Question

A silver ball of radius 4.8 cm is suspended by a thread in a vacuum chamber. Ultraviolet light of wavelength 200 nm is incident on the ball for some time during which light energy of 1.0 × 10⁻⁷ J falls on the surface. Assuming that on average, one photon out of every ten thousand is able to eject a photoelectron, find the electric potential at the surface of the ball, assuming zero potential at infinity.

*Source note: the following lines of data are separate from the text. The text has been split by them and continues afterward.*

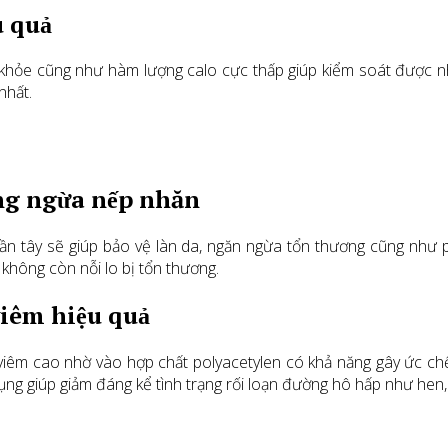
u quả
 sức khỏe cũng như hàm lượng calo cực thấp giúp kiểm soát được
nhất.
ng ngừa nếp nhăn
ần tây sẽ giúp bảo vệ làn da, ngăn ngừa tổn thương cũng như p
 không còn nỗi lo bị tổn thương.
viêm hiệu quả
êm cao nhờ vào hợp chất polyacetylen có khả năng gây ức chế 
ng giúp giảm đáng kể tình trạng rối loạn đường hô hấp như hen,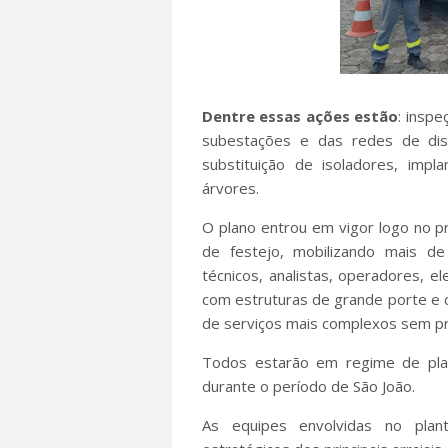
Dentre essas ações estão
: insp
subestações e das redes de distr
substituição de isoladores, im
árvores.
O plano entrou em vigor logo no pri
de festejo, mobilizando mais de 
técnicos, analistas, operadores, e
com estruturas de grande porte e 
de serviços mais complexos sem pre
Todos estarão em regime de pla
durante o período de São João.
As equipes envolvidas no plan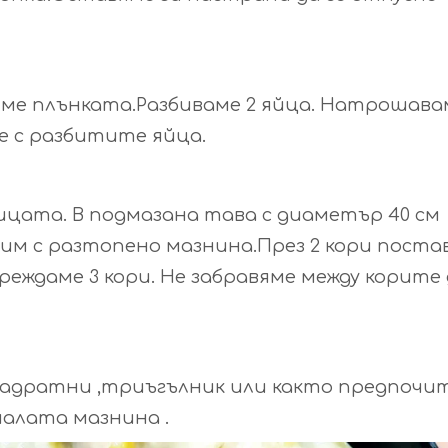
ме плънката.Разбиваме 2 яйца. Натрошава
е с разбитите яйца.
ицата. В подмазана тава с диаметър 40 см
сим с разтопено мазнина.През 2 кори поста
еждаме 3 кори. Не забравяме между корите
вадратни ,триъгълник или както предпоч
алата мазнина .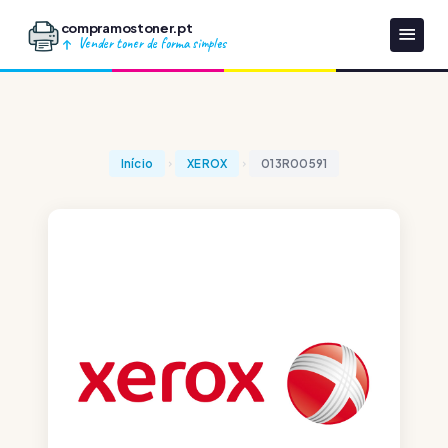
compramostoner.pt
Vender toner de forma simples
Início
XEROX
013R00591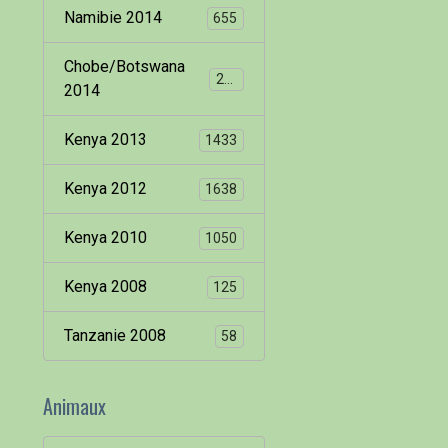
Namibie 2014
655
Chobe/Botswana
260
2014
Kenya 2013
1433
Kenya 2012
1638
Kenya 2010
1050
Kenya 2008
125
Tanzanie 2008
58
Animaux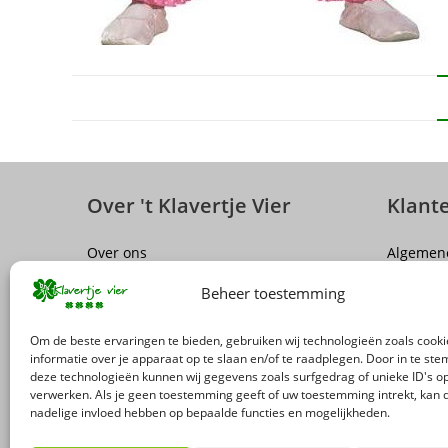
Over 't Klavertje Vier
Klant
Over ons
Algemen
Sluiting winkel Antwerpen
Disclaim
Beheer toestemming
Vacatures
Privacy P
FAQ
Herroepi
Om de beste ervaringen te bieden, gebruiken wij technologieën zoals cook
Levering
informatie over je apparaat op te slaan en/of te raadplegen. Door in te s
deze technologieën kunnen wij gegevens zoals surfgedrag of unieke ID's op
Terugro
verwerken. Als je geen toestemming geeft of uw toestemming intrekt, kan d
nadelige invloed hebben op bepaalde functies en mogelijkheden.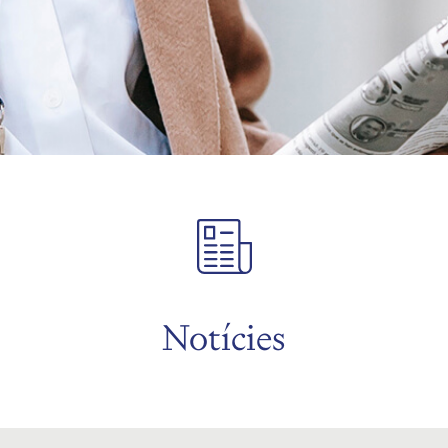
Notícies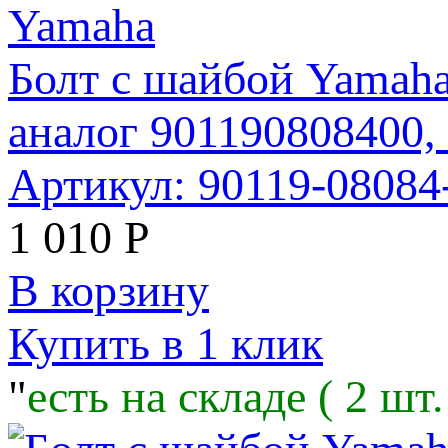
Болт с шайбой Yamaha
аналог 901190808400
Артикул: 90119-08084
1 010
Р
В корзину
Купить в 1 клик
"
есть на складе ( 2 шт.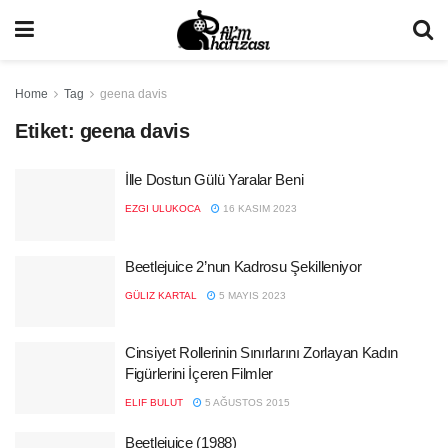
Home
Tag
geena davis
Etiket:
geena davis
İlle Dostun Gülü Yaralar Beni
EZGI ULUKOCA
16 KASIM 2023
Beetlejuice 2’nun Kadrosu Şekilleniyor
GÜLIZ KARTAL
5 MAYIS 2023
Cinsiyet Rollerinin Sınırlarını Zorlayan Kadın
Figürlerini İçeren Filmler
ELIF BULUT
5 AĞUSTOS 2015
Beetlejuice (1988)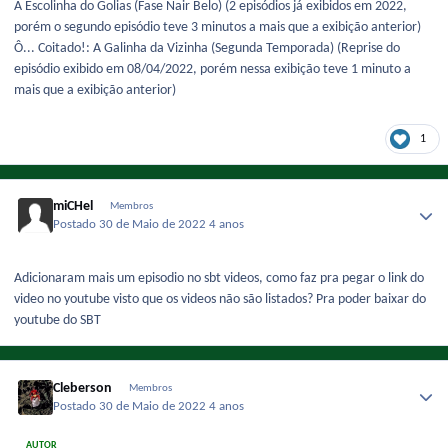
A Escolinha do Golias (Fase Nair Belo) (2 episódios já exibidos em 2022,
porém o segundo episódio teve 3 minutos a mais que a exibição anterior)
Ô... Coitado!: A Galinha da Vizinha (Segunda Temporada) (Reprise do
episódio exibido em 08/04/2022, porém nessa exibição teve 1 minuto a
mais que a exibição anterior)
1
miCHel
Membros
Postado
30 de Maio de 2022
4 anos
Adicionaram mais um episodio no sbt videos, como faz pra pegar o link do
video no youtube visto que os videos não são listados? Pra poder baixar do
youtube do SBT
Cleberson
Membros
Postado
30 de Maio de 2022
4 anos
AUTOR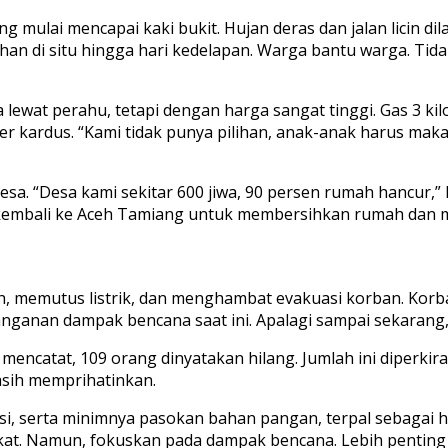
g mulai mencapai kaki bukit. Hujan deras dan jalan licin d
an di situ hingga hari kedelapan. Warga bantu warga. Tidak
ewat perahu, tetapi dengan harga sangat tinggi. Gas 3 kil
 per kardus. “Kami tidak punya pilihan, anak-anak harus mak
esa. “Desa kami sekitar 600 jiwa, 90 persen rumah hancur,”
embali ke Aceh Tamiang untuk membersihkan rumah dan m
 memutus listrik, dan menghambat evakuasi korban. Korban
ganan dampak bencana saat ini. Apalagi sampai sekarang,
encatat, 109 orang dinyatakan hilang. Jumlah ini diperkir
masih memprihatinkan.
ikasi, serta minimnya pasokan bahan pangan, terpal sebaga
isikat. Namun, fokuskan pada dampak bencana. Lebih pentin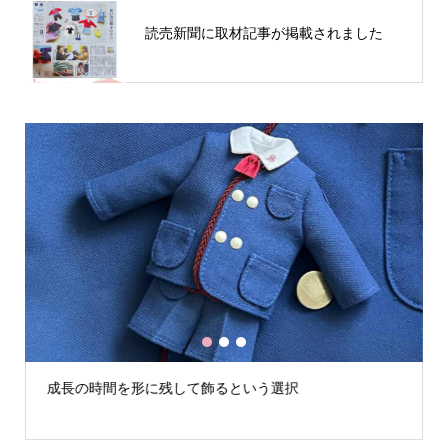
読売新聞に取材記事が掲載されました
1
2
3
成長の時間を形に残して飾るという選択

What is the potential at the centre of the ball?

Answer 1

Given:
Radius of the silver ball, r = 4.8 cm
Wavelength of the ultra violet light, λ = 200 nm = 2 × 10⁻⁷ m
Total energy of light, E = 1.0 × 10⁻⁷ J
We are given that one photon out of every ten thousand is able to eject a photoelectron.
Energy of one photon,
$E\text{'}=\frac{hc}{\lambda }$ ,
where h = Planck's constant
c = speed of light
$\lambda$ = wavelength of light
On substituting the respective values in the above formula, we get:
$$\begin{gathered} E\text{'}=\frac{6.63\times {10}^{-34}\times 3\times {10}^8}{2\times {10}^{-7}} \\ =9.945\times {10}^{-19} \end{gathered}$$
Number of photons,
$n=\frac{E}{E\text{'}}=\frac{1\times {10}^{-7}}{9.945\times {10}^{-19}}=1\times {10}^{11}$

Number of photoelectrons
$=\frac{1\times {10}^{11}}{{10}^4}=1\times {10}^7$
The amount of positive charge developed due to the outgoing electrons,
$$\begin{gathered} q=1\times {10}^7\times 1.6\times {10}^{-19} \\ =1.6\times {10}^{-12}\mathrm{C} \end{gathered}$$

Potential developed at the centre as well as on surface,
$V=\frac{Kq}{r}$,
where K = $\frac{1}{4{\mathrm{\pi \epsilon }}_0}$
$\therefore V=\frac{9\times {10}^9\times 1.6\times {10}^{-12}}{4.8\times {10}^{-2}}=0.3\mathrm{V}$

Potential inside the silver ball remains constant. Therefore, potential at the centre of the sphere is 0.3 V.